While the music is still unmistakably Porcupine Tree, a couple of new elements have been added to their sound. Steven Wilson had acted as producer for progressive death metal act Opeth on their 2001 release Blackwater Park and on Deliverance (2002) and Damnation (2003) both of the latter was recorded during the same sessions as documented on the Lamentations (2003) DVD release. Maybe the Swedes have had an impact on Steven Wilson because Porcupine Tree have surely gotten a lot heavier than they used to be. Especially compared to the two more mainstream oriented and polished predecessors Stupid Dream (1999) and Lightbulb Sun (2000). Thereīs an emphasis on beautiful song melodies but thereīs certainly also an emphasis on experimenting with song structures and genres. The music is not overtly complex though and the experiments never take away the melodic focus in the songs. The heavy element which is heard in songs like Blackest Eyes, Gravity Eyelids and Wedding Nails is only a new added element in the sound not a dominant feature in all songs so by all means donīt expect this to be a heavy metal album. Thereīs some excellent mellow and beautiful songs on the album in addition to the more experiemental and heavy songs. Songs like The Sound of Muzak ( which has one of the most infectious choruses Iīve ever heard), the ambient .3 ( which reminds me of the Dutch pop/ rock act Hooverphonic) and the closing Collapse the Light Into Earth are all good examples of the more mellow side of Porcupine Tree on In Absentia.

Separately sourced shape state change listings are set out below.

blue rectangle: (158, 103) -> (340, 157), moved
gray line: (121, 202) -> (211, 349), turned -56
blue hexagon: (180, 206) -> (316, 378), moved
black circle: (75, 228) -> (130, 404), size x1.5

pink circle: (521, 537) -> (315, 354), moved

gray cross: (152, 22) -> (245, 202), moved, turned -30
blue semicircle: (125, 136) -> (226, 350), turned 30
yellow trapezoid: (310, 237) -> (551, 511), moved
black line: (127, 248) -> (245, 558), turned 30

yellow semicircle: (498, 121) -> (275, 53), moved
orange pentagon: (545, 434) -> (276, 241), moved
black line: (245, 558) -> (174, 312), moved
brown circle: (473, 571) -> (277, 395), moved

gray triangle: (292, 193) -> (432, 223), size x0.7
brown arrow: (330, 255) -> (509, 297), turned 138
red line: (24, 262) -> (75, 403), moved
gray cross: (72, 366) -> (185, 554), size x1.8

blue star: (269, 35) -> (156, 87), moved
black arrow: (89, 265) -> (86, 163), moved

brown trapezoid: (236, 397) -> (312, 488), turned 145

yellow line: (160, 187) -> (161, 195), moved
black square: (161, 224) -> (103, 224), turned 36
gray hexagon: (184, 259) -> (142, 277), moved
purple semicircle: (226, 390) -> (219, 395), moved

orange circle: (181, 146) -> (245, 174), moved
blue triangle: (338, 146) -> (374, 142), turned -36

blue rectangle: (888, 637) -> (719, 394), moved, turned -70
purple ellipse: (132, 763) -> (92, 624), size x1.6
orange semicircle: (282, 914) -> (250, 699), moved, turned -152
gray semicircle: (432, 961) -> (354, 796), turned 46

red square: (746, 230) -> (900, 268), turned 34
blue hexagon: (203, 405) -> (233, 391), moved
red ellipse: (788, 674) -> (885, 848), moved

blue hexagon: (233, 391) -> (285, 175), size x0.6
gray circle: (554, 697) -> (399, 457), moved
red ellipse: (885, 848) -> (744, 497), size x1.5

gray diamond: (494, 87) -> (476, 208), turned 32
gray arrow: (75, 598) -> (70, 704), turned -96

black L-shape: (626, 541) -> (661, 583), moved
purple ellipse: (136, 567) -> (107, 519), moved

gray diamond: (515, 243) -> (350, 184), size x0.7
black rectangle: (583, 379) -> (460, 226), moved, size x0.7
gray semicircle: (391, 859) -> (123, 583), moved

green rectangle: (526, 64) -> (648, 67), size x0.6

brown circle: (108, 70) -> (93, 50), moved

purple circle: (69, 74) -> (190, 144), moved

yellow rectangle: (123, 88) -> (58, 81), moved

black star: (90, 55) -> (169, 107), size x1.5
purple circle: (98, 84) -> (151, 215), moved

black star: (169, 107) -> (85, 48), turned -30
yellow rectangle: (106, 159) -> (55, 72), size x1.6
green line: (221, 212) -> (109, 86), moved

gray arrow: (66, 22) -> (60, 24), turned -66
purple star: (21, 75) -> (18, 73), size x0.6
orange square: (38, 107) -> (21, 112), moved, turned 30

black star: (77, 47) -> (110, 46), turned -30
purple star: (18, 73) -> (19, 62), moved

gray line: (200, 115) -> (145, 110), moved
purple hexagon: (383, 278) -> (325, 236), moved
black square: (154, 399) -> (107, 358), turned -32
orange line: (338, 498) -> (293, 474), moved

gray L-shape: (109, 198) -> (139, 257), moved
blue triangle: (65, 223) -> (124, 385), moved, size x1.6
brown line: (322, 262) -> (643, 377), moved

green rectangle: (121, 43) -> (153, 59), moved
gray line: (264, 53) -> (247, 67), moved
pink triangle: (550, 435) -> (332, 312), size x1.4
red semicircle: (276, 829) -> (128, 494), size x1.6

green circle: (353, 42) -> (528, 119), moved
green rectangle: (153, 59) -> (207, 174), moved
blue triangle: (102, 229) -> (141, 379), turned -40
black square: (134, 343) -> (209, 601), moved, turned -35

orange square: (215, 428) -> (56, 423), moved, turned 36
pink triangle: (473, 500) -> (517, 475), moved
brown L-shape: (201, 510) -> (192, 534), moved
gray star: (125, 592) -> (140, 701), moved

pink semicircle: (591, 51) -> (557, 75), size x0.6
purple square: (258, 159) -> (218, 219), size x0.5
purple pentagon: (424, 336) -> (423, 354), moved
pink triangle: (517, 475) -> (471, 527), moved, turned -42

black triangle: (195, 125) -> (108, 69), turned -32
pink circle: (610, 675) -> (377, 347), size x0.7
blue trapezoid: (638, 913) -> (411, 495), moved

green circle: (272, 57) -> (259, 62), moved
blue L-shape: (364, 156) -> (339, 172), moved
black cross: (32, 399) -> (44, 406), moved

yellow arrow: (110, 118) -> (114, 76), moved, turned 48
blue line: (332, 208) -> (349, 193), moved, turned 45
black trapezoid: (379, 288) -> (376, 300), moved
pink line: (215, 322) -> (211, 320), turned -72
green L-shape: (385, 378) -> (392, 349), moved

The musicianship is fantastic. Excellent and tight performances by all musicians involved. I really enjoy Steven Wilsonīs beautiful vocals ( even though he has quite an anonymous voice he really knows how to use it to full effect) and his occasional fierce guitar playing. The rythm section is outstanding too and ex-Japan keyboardist Richard Barbieri has a tasteful style to my ears.

The production need a special mention as it is fantastic. Absolutely wonderful clean and modern production. Some people might miss a bit of organic warmth but I couldnīt wish for a better sound.

In Absentia is by far the best album Porcupine Tree had released when it came out and finally an album by the band that I enjoy for the whole duration of its playing time. There was always something on the earlier albums that I found dull or superfluous and that annoyed me every time. With In Absentia the band have cut away all unneccesary and disturbing elements from their sound and what is left is an almost perfect album of progressive rock. As close to a masterpiece as you get without being awarded the 5th star by this reviewer ( and I might change my mind in the future). A BIG 4 star rating it will be and a recommendation from me that this is a must hear album.